George Eliot Review Online

 

Authors

Katrina Ruth

Date of this Version

1996

Document Type

Article

Citation

The George Eliot Review 27 (1996)

Comments

Published by The George Eliot Review Online https://GeorgeEliotReview.org

Abstract

In October 1857, George Eliot began her first full-length major novel, Adam Bede. Having just completed her last 'scene' - 'Janet's Repentance' - from Scenes of Clerical Life, she decided to use a 'large canvas' for her next endeavour, an endeavour which would be only the beginning of a series of successful novels. In a letter to her publisher, who was expecting another 'scene' that would continue the success of the series of pastoral stories about the lives of clergymen, Eliot wrote to John Blackwood, claiming that: 'my new story haunts me a great deal. ... It will be a country story - full of the breath of cows and the scent of hay'.2 Thus the novel Adam Bede was begun and with it Eliot created a plot where the intrigue involved not another rustic clergyman, but this time a rustic butter-maker. The engaging character Hetty Sorrel who wants much, much more for herself than the farming community of Hayslope can ever offer her is a fascinating and tragic figure set in the midst of a community where quiet acceptance of one's lot in life and where concern for others are expected standards of behaviour.

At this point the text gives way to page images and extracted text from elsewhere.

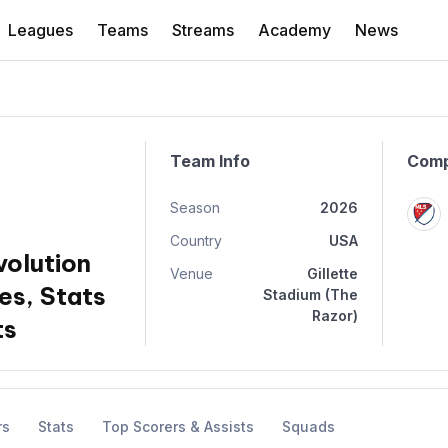
Leagues
Teams
Streams
Academy
News
Team Info
Comp
Season
2026
Country
USA
olution
Venue
Gillette
es, Stats
Stadium (The
Razor)
ts
rs
Stats
Top Scorers & Assists
Squads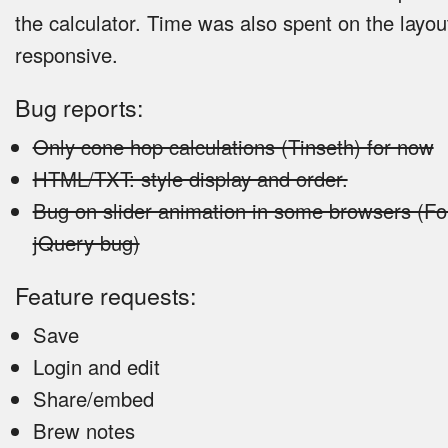
the calculator. Time was also spent on the layou
responsive.
Bug reports:
Only cone hop calculations (Tinseth) for now
HTML/TXT: style display and order.
Bug on slider animation in some browsers (
jQuery bug)
Feature requests:
Save
Login and edit
Share/embed
Brew notes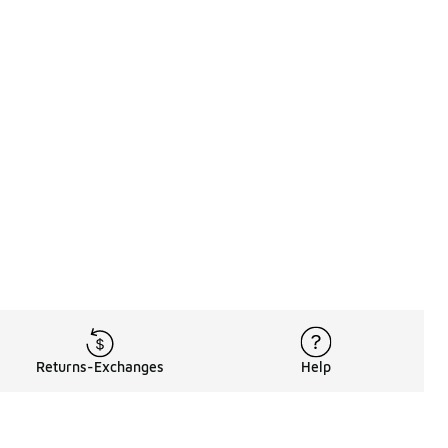
Returns-Exchanges
Help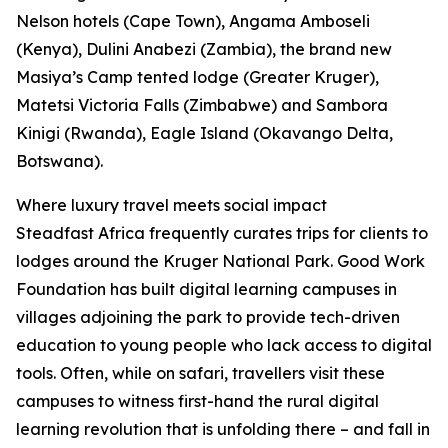
Nelson hotels (Cape Town), Angama Amboseli
(Kenya), Dulini Anabezi (Zambia), the brand new
Masiya’s Camp tented lodge (Greater Kruger),
Matetsi Victoria Falls (Zimbabwe) and Sambora
Kinigi (Rwanda), Eagle Island (Okavango Delta,
Botswana).
Where luxury travel meets social impact
Steadfast Africa frequently curates trips for clients to
lodges around the Kruger National Park. Good Work
Foundation has built digital learning campuses in
villages adjoining the park to provide tech-driven
education to young people who lack access to digital
tools. Often, while on safari, travellers visit these
campuses to witness first-hand the rural digital
learning revolution that is unfolding there – and fall in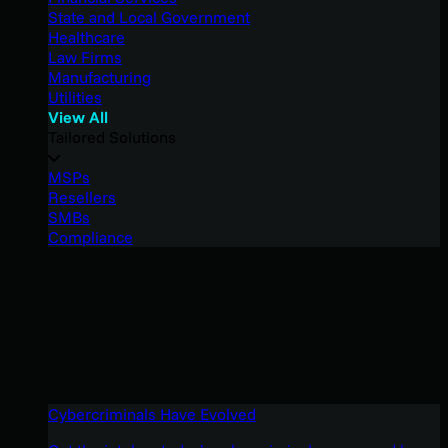
State and Local Government
Healthcare
Law Firms
Manufacturing
Utilities
View All
Tailored Solutions
MSPs
Resellers
SMBs
Compliance
Cybercriminals Have Evolved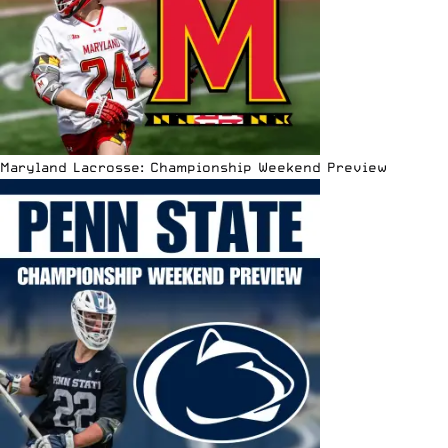
Maryland Lacrosse: Championship Weekend Preview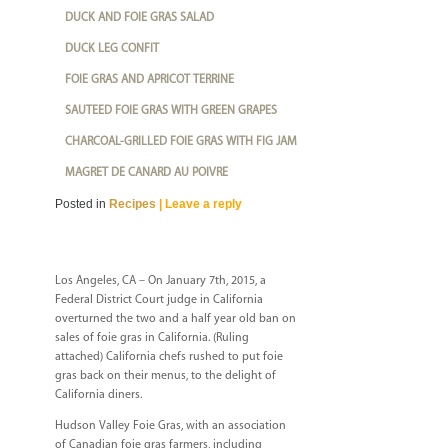
DUCK AND FOIE GRAS SALAD
DUCK LEG CONFIT
FOIE GRAS AND APRICOT TERRINE
SAUTEED FOIE GRAS WITH GREEN GRAPES
CHARCOAL-GRILLED FOIE GRAS WITH FIG JAM
MAGRET DE CANARD AU POIVRE
Posted in
Recipes
|
Leave a reply
Los Angeles, CA – On January 7th, 2015, a
Federal District Court judge in California
overturned the two and a half year old ban on
sales of foie gras in California. (Ruling
attached) California chefs rushed to put foie
gras back on their menus, to the delight of
California diners.
Hudson Valley Foie Gras, with an association
of Canadian foie gras farmers, including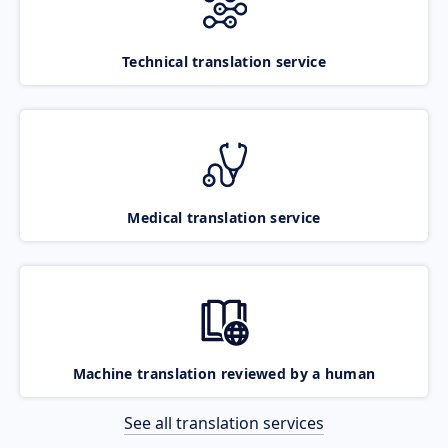
Technical translation service
Medical translation service
Machine translation reviewed by a human
See all translation services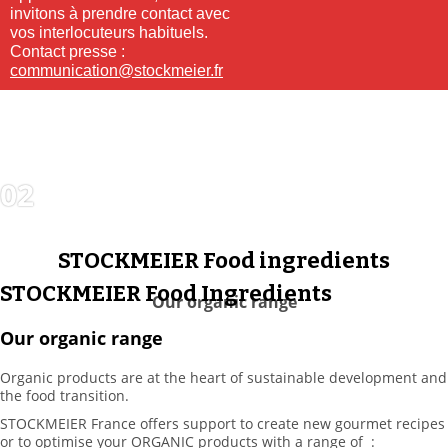
invitons à prendre contact avec
vos interlocuteurs habituels.
Contact presse :
communication@stockmeier.fr
02
FOOD
INGREDIENTS
STOCKMEIER Food ingredients
STOCKMEIER Food Ingredients
Our organic range
Our organic range
Organic products are at the heart of sustainable development and
the food transition.
STOCKMEIER France offers support to create new gourmet recipes
or to optimise your ORGANIC products with a range of :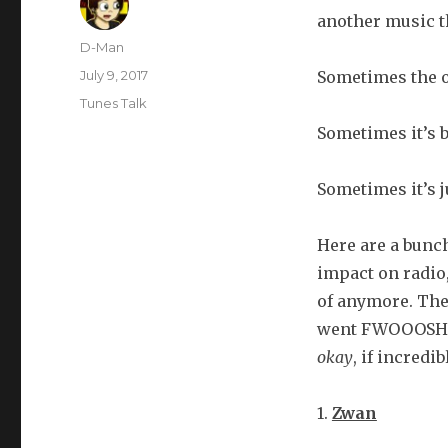
another music t
Author
D-Man
Posted
July 9, 2017
Sometimes the o
on
Categories
Tunes Talk
Sometimes it’s b
Sometimes it’s j
Here are a bunc
impact on radio
of anymore. The
went FWOOOSH a
okay
, if incredi
1.
Zwan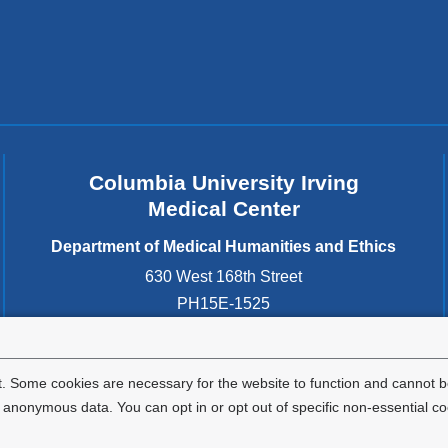
Columbia University Irving
Medical Center
Department of Medical Humanities and Ethics
630 West 168th Street
PH15E-1525
New York
,
NY
10032
United States
. Some cookies are necessary for the website to function and cannot be
nonymous data. You can opt in or opt out of specific non-essential co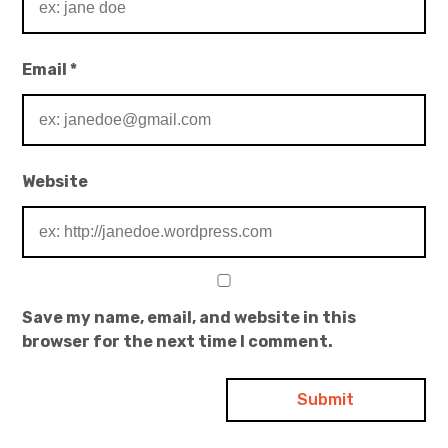
Email
*
Website
Save my name, email, and website in this
browser for the next time I comment.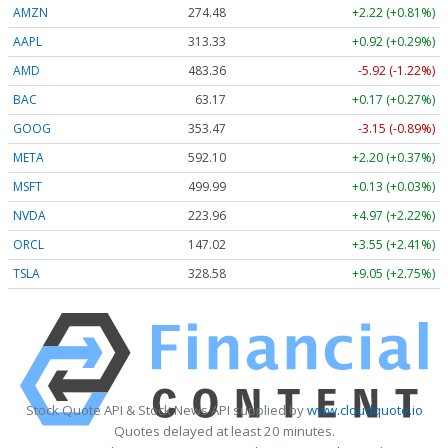
AMZN
274.48
+2.22 (+0.81%)
AAPL
313.33
+0.92 (+0.29%)
AMD
483.36
-5.92 (-1.22%)
BAC
63.17
+0.17 (+0.27%)
GOOG
353.47
-3.15 (-0.89%)
META
592.10
+2.20 (+0.37%)
MSFT
499.99
+0.13 (+0.03%)
NVDA
223.96
+4.97 (+2.22%)
ORCL
147.02
+3.55 (+2.41%)
TSLA
328.58
+9.05 (+2.75%)
Stock Quote API & Stock News API supplied by
www.cloudquote.io
Quotes delayed at least 20 minutes.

Another standard of behaviour, taken more seriously by Eliot herself than by the members of the community of Hayslope, is the idea of sympathy, or mutual concern for others. Highly critical of egoism, the great Victorian vice, Eliot created her own philosophy which she would later name her 'doctrine of sympathy'. This 'doctrine' came out of Eliot's own personal belief in the new philosophy from Germany, 'the Higher Criticism', which emphasized the love of other humans over the love of God, a divine being. Once ardently devoted to the traditional Anglican Christian faith, Eliot chose this new belief and adhered to it with a religious fervour. Thus, the importance placed upon human interaction and true human love for others was for Eliot nothing short of a religious truth. Anyone who fell prey to self-indulgence to the exclusion of all others, was, in Eliot's 'religion of humanity', (her own name for her understanding of 'the Higher Criticism') nothing short of a sinner. What makes Hetty Sorrel such a tragic figure within this dialectic is that she is truly incapable of sympathetically interacting with others. This study implements the psychoanalytic theory of Jacques Lacan in order to understand the extent to which Hetty is enveloped in her narcissistic, mirror-image love of self to the total exclusion of all others. I will also claim that Hetty is tragically only capable of having an 'imaginary' relationship with herself, via her mirrors. All other relationships she experiences throughout the novel are imaginary as well.